2023年04月28日、『中国半導体産業協会』(China Semiconductor Industry Association:略称「CSIA」)は、03月31日に公表された「半導体製造の輸出管理」について断固たる反対を表明する文書を公開しました。
⇒参照・引用元:『中国半導体産業協会』公式サイト「厳正な声明」
上掲は中国語版ですが、ご丁寧なことに英語版、日本語版まで用意して公開しています(以下は日本語版)。
厳正な声明
中国半導体産業協会
2023年03月31日、日本政府は、 半導体製造装置の輸出規制対象を6分類23品目に拡大するための外国為替および外国貿易法の改正案を公表しました。
当該措置は、世界の半導体産業のエコシステムにさらに大きな不確実性をもたらします。
『中国半導体産業協会』は、貿易の自由化を妨げ、需給関係を歪めるこの措置に反対しています。

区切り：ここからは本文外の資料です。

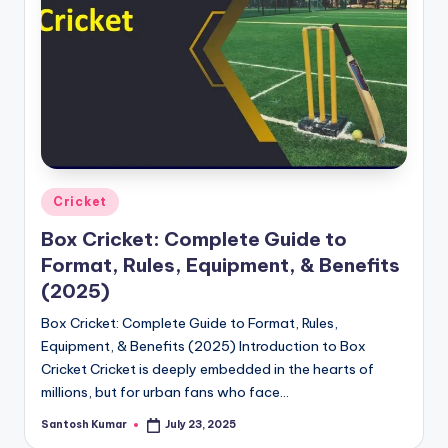
g
a
Posted
Cricket
in
Box Cricket: Complete Guide to
Format, Rules, Equipment, & Benefits
(2025)
Box Cricket: Complete Guide to Format, Rules,
Equipment, & Benefits (2025) Introduction to Box
Cricket Cricket is deeply embedded in the hearts of
millions, but for urban fans who face…
Santosh Kumar
July 23, 2025
Posted
by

日本政府が自由貿易の原則を遵守し、中国と日本の半導体産業間の協力関係を損なう輸出規制措置を濫用しないことを求めます。
当協会は、この23 品目に対する規制措置について、日本の経済産業省に意見を提出しました。
主な内容は次のとおりです。
・規制対象が広範囲に及び、国際社会で一般的に認められている品目リストを遥かに明らかに上回り、関係企業は非常に困っています。
・規制アイテムに関する表現が曖昧で、成熟プロセスのサプライチェーンに悪影響を及ぼす可能性があります。規制の拡大化とサプライチェーンの寸断を防ぐために、規制アイテム数を減らすべきです。

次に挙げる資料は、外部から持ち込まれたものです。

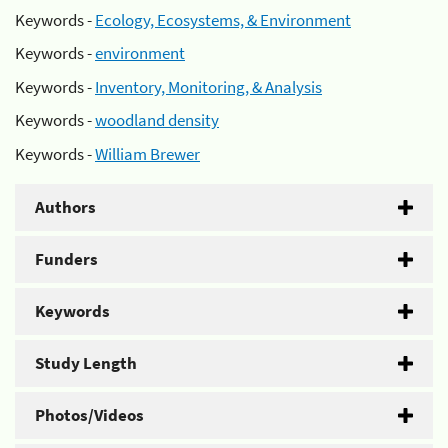
Keywords -
Ecology, Ecosystems, & Environment
Keywords -
environment
Keywords -
Inventory, Monitoring, & Analysis
Keywords -
woodland density
Keywords -
William Brewer
Authors
Funders
Keywords
Study Length
Photos/Videos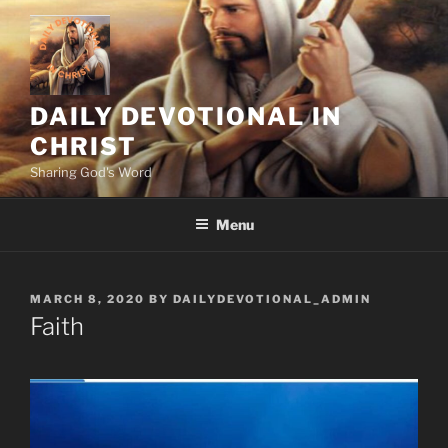
Skip
to
content
DAILY DEVOTIONAL IN
CHRIST
Sharing God's Word
Menu
POSTED
MARCH 8, 2020
BY
DAILYDEVOTIONAL_ADMIN
ON
Faith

・規制措置により、 日本の関係企業の利益が大きく損なわれ、 研究開発や技術の進化を支える原資となる利益が十分に確保できないため、国際市場における日本企業の競争力が低下します。
中国と日本の半導体産業は相互に依存しあい、 促進しあう関係にあります。
中国は上流の原材料、コンポーネントやパッケージング領域で一定の強みを有すると同時に、豊富な 半導体応用場面と世界最大の半導体市場を持っています。

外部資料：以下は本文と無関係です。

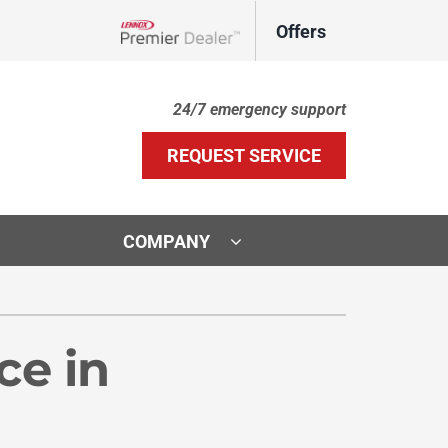
Offers
Lennox Network Dealer
24/7 emergency support
REQUEST SERVICE
COMPANY
ther Services
ystems
door Air Quality
ennox Ultimate Comfort System
ce in
VAC Service Agreements
ennox Zoning Systems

また、日本は半導体装置、 材料、特定の半導体製品、およびハードウェアインテグレーションを長所としています。
設備や材料に対する中国企業の需要が増え続け、 日本の半導体企業も中国市場を非常に重視しているため、 両国の半導体産業には深いつながりがあり、良好な協力・信頼関係が築かれています。
日本政府がこの良好な協力関係を破壊する動きに固執する場合、当協会は900社の会員企業の正当な権利と利益を守るために、断固たる措置を取るよう 中国政府に呼びかけざるを得ません。
日本政府が当協会の意見を真剣に検討し、両国半導体産業の発展を支援し、 促進す ることに取り組むことを願っています。
また、 半導体業界が市場原理に基づく分業体制を共に擁護し、手を携えて世界の半導体産業チェーンとサプライチェーンの繁栄と安定を維持していくことを期待します。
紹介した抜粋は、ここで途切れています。